Directions:
Copy verbatim the block of lines in the entries below whose first line contains "reducere forureningen på" and whose last line contains "размещаются без предварительного". Leave out all other lines.
== == ==
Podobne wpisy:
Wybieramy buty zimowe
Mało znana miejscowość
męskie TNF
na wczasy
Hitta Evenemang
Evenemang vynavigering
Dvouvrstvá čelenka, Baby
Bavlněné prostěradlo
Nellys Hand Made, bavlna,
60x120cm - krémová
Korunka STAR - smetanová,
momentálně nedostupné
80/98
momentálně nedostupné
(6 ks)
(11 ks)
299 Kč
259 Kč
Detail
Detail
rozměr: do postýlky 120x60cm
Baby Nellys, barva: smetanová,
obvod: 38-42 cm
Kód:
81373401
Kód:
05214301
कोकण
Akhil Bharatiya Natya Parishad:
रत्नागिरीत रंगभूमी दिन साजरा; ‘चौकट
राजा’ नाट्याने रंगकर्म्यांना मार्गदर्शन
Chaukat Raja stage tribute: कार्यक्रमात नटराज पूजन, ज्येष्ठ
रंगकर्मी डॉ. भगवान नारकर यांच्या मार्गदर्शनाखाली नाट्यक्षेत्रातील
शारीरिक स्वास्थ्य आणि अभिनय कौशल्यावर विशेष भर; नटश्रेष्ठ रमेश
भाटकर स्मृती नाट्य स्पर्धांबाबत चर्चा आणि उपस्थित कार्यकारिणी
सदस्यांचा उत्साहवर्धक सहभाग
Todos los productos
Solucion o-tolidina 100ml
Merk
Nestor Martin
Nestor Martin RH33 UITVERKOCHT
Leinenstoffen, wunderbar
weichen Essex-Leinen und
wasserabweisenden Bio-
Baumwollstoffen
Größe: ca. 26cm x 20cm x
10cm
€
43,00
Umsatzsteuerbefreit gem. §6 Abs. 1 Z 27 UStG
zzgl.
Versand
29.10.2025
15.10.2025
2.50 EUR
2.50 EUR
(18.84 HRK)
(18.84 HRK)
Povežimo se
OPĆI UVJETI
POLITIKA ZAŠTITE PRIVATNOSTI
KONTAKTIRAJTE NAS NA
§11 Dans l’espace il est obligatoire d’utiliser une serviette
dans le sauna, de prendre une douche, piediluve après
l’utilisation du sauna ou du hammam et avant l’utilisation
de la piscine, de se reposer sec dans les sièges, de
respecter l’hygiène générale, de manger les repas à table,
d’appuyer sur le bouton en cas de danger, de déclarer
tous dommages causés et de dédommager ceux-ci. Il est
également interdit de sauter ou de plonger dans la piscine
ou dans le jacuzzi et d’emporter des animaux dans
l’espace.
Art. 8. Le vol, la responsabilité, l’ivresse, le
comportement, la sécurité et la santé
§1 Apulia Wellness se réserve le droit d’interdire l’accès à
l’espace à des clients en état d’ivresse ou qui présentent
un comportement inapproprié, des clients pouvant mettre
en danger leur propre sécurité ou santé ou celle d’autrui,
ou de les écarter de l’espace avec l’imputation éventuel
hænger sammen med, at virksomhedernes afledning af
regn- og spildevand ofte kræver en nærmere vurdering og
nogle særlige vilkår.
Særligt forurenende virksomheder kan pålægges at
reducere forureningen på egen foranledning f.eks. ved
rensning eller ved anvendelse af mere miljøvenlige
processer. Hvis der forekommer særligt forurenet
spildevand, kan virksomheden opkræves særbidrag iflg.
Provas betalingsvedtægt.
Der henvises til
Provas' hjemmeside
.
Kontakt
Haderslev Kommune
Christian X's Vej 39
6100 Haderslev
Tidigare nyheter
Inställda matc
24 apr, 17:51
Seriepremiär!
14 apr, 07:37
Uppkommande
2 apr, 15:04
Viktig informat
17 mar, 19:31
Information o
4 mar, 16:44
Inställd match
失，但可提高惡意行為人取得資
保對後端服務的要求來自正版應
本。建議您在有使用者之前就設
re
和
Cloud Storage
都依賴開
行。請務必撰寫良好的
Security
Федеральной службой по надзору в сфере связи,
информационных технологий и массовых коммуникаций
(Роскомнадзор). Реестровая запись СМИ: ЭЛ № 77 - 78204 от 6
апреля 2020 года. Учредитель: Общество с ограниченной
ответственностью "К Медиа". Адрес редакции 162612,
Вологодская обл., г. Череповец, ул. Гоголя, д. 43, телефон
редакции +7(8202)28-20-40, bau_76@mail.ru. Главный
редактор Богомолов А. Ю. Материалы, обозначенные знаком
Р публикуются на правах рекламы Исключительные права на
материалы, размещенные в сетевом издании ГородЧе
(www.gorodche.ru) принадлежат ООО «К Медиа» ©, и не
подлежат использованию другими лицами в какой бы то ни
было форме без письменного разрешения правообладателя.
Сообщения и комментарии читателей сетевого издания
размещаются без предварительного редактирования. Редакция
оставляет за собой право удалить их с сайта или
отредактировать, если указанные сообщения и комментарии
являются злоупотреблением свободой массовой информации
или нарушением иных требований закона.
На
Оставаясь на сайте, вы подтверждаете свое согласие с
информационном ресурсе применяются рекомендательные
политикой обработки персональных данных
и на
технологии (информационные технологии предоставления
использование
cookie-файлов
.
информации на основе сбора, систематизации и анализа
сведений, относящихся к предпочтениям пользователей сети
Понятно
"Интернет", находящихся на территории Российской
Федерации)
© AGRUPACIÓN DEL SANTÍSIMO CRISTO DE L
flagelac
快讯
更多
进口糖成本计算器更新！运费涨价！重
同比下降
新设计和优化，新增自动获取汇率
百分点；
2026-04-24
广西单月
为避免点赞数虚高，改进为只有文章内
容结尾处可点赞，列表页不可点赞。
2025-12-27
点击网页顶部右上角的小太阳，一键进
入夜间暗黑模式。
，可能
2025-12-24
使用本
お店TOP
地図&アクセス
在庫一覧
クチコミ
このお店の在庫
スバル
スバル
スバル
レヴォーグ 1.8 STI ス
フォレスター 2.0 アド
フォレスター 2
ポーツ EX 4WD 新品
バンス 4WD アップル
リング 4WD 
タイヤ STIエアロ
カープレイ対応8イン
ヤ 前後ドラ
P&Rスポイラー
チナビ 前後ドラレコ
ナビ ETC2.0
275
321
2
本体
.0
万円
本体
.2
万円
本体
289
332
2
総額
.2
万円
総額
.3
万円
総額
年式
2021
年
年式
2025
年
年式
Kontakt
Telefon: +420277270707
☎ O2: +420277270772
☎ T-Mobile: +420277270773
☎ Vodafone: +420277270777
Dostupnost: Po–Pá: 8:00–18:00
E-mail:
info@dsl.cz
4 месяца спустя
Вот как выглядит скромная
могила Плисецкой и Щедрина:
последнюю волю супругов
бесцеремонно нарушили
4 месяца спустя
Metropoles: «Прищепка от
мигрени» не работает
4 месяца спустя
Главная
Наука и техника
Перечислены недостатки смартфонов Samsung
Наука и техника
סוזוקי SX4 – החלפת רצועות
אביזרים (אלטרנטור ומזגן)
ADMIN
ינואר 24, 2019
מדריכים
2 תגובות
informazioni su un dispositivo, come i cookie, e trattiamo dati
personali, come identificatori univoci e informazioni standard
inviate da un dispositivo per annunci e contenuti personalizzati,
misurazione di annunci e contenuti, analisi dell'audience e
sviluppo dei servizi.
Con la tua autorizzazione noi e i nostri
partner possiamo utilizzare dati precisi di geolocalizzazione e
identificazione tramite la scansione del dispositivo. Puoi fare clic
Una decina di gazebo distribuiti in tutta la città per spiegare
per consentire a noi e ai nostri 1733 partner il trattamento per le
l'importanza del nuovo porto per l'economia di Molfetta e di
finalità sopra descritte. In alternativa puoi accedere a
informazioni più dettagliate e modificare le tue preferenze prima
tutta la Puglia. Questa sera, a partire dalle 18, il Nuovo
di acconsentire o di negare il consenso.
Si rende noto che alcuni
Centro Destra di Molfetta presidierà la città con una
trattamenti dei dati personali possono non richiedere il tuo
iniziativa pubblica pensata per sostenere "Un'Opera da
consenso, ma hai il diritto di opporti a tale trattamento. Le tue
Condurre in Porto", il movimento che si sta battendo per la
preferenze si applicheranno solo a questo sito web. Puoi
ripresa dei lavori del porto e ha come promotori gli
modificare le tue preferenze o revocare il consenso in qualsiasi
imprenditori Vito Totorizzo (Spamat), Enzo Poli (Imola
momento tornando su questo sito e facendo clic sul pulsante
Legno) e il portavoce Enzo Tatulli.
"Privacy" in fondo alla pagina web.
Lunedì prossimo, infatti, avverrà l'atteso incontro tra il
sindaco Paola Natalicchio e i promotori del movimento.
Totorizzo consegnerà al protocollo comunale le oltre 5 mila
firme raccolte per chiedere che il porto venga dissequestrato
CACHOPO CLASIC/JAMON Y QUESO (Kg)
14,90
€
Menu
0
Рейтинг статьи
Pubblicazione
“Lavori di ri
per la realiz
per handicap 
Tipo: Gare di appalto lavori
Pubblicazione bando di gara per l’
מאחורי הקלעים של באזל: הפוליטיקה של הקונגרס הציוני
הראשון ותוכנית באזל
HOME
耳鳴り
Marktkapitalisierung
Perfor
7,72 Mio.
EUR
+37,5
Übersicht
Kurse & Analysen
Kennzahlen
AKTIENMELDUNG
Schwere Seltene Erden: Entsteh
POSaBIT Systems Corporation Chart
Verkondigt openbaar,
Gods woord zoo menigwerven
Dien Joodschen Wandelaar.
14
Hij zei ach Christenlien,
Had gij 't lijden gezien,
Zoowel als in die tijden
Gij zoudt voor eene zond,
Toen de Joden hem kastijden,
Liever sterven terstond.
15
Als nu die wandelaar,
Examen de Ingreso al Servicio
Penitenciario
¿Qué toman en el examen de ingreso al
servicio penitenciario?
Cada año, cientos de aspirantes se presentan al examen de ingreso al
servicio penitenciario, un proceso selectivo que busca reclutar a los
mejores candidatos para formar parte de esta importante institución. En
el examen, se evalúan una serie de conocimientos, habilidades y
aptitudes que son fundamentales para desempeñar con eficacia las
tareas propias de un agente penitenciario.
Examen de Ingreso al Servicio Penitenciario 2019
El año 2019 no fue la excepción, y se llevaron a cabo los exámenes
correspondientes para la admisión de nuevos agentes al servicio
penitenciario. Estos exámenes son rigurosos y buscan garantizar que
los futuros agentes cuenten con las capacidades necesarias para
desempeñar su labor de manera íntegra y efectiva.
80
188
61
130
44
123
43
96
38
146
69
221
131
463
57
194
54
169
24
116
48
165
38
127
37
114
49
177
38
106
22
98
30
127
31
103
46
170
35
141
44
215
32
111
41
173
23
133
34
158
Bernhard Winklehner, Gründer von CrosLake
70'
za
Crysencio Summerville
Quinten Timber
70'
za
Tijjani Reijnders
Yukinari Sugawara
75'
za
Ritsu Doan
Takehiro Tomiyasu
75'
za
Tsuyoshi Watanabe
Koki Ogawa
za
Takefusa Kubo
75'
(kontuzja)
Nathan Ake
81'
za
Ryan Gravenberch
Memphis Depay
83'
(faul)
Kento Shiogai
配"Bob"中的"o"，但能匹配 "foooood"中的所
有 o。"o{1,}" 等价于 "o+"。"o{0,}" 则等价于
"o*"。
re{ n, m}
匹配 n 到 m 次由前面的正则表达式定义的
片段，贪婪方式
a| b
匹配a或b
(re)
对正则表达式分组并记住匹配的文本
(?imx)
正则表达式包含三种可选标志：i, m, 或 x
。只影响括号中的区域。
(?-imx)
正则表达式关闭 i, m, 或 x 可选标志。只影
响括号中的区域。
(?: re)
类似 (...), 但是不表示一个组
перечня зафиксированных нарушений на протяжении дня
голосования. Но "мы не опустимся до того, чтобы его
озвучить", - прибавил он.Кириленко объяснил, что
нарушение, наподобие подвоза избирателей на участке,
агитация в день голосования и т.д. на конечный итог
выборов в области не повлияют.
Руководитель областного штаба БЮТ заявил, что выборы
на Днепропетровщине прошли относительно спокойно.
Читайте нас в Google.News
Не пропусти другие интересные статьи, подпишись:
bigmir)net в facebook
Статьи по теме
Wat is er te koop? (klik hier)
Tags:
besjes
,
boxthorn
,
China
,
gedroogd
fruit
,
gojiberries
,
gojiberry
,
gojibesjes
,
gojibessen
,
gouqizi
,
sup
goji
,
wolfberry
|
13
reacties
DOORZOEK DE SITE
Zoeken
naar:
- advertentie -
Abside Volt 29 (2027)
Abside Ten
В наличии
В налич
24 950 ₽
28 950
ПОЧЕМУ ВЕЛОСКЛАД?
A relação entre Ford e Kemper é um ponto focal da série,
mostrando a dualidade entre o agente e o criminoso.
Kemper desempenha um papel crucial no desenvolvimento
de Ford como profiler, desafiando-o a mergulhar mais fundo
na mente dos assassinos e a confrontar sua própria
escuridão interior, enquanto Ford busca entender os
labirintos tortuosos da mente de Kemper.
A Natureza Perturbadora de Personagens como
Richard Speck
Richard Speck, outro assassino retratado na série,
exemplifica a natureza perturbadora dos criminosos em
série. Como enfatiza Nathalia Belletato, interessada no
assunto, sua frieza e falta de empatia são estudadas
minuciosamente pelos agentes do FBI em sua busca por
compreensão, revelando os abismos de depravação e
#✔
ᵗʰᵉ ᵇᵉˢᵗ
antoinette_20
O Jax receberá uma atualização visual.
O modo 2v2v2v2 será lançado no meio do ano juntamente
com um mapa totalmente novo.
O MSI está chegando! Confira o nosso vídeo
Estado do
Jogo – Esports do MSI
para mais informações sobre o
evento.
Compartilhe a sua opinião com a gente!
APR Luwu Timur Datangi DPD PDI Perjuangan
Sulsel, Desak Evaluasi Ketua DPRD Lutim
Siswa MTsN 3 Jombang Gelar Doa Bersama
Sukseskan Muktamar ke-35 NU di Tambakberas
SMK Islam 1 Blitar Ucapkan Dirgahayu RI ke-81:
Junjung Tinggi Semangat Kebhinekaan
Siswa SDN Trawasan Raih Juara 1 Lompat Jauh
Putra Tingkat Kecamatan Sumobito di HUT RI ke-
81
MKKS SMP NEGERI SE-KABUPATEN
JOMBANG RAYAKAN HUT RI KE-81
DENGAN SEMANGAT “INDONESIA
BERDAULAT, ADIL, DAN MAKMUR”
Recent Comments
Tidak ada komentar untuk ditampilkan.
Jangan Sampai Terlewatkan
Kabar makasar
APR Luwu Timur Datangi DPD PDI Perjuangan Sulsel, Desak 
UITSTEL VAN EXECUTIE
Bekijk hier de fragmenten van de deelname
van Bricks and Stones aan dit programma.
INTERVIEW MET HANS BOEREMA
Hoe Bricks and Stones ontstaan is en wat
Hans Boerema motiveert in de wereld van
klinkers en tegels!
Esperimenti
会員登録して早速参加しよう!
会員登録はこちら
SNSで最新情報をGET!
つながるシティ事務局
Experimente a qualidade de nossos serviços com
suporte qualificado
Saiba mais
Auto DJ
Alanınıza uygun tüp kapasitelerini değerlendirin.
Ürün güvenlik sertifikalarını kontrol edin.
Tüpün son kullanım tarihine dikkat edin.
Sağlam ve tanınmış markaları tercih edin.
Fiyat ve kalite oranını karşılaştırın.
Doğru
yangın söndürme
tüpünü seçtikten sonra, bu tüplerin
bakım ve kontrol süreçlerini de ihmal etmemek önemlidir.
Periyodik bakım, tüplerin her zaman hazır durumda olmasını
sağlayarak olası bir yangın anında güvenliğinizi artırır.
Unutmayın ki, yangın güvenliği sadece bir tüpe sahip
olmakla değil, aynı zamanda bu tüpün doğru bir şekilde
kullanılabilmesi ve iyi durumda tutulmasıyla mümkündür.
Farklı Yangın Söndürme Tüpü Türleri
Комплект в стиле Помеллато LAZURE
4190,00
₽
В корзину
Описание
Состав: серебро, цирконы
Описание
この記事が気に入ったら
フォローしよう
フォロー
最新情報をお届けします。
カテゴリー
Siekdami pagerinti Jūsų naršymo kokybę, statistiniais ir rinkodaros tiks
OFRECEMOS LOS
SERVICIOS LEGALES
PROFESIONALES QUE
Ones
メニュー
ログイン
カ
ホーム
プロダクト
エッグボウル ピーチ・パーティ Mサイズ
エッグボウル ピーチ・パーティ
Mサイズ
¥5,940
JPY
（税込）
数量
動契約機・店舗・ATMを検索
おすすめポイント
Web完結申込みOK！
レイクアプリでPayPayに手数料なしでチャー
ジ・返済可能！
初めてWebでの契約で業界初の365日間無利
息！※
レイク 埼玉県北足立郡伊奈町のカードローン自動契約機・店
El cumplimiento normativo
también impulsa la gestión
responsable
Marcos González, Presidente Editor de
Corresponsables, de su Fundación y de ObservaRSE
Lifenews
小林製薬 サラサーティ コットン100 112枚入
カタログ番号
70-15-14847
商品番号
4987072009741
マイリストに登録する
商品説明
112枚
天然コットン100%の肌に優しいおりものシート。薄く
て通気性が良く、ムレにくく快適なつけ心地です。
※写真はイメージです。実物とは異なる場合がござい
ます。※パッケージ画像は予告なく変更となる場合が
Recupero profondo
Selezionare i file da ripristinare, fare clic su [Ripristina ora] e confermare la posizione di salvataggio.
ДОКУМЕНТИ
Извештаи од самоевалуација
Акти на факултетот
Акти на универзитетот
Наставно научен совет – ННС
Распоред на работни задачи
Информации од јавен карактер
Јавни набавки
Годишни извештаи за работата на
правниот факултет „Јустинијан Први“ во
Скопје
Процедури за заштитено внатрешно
== == ==
Exercise output:
reducere forureningen på egen foranledning f.eks. ved
rensning eller ved anvendelse af mere miljøvenlige
processer. Hvis der forekommer særligt forurenet
spildevand, kan virksomheden opkræves særbidrag iflg.
Provas betalingsvedtægt.
Der henvises til
Provas' hjemmeside
.
Kontakt
Haderslev Kommune
Christian X's Vej 39
6100 Haderslev
Tidigare nyheter
Inställda matc
24 apr, 17:51
Seriepremiär!
14 apr, 07:37
Uppkommande
2 apr, 15:04
Viktig informat
17 mar, 19:31
Information o
4 mar, 16:44
Inställd match
失，但可提高惡意行為人取得資
保對後端服務的要求來自正版應
本。建議您在有使用者之前就設
re
和
Cloud Storage
都依賴開
行。請務必撰寫良好的
Security
Федеральной службой по надзору в сфере связи,
информационных технологий и массовых коммуникаций
(Роскомнадзор). Реестровая запись СМИ: ЭЛ № 77 - 78204 от 6
апреля 2020 года. Учредитель: Общество с ограниченной
ответственностью "К Медиа". Адрес редакции 162612,
Вологодская обл., г. Череповец, ул. Гоголя, д. 43, телефон
редакции +7(8202)28-20-40, bau_76@mail.ru. Главный
редактор Богомолов А. Ю. Материалы, обозначенные знаком
Р публикуются на правах рекламы Исключительные права на
материалы, размещенные в сетевом издании ГородЧе
(www.gorodche.ru) принадлежат ООО «К Медиа» ©, и не
подлежат использованию другими лицами в какой бы то ни
было форме без письменного разрешения правообладателя.
Сообщения и комментарии читателей сетевого издания
размещаются без предварительного редактирования. Редакция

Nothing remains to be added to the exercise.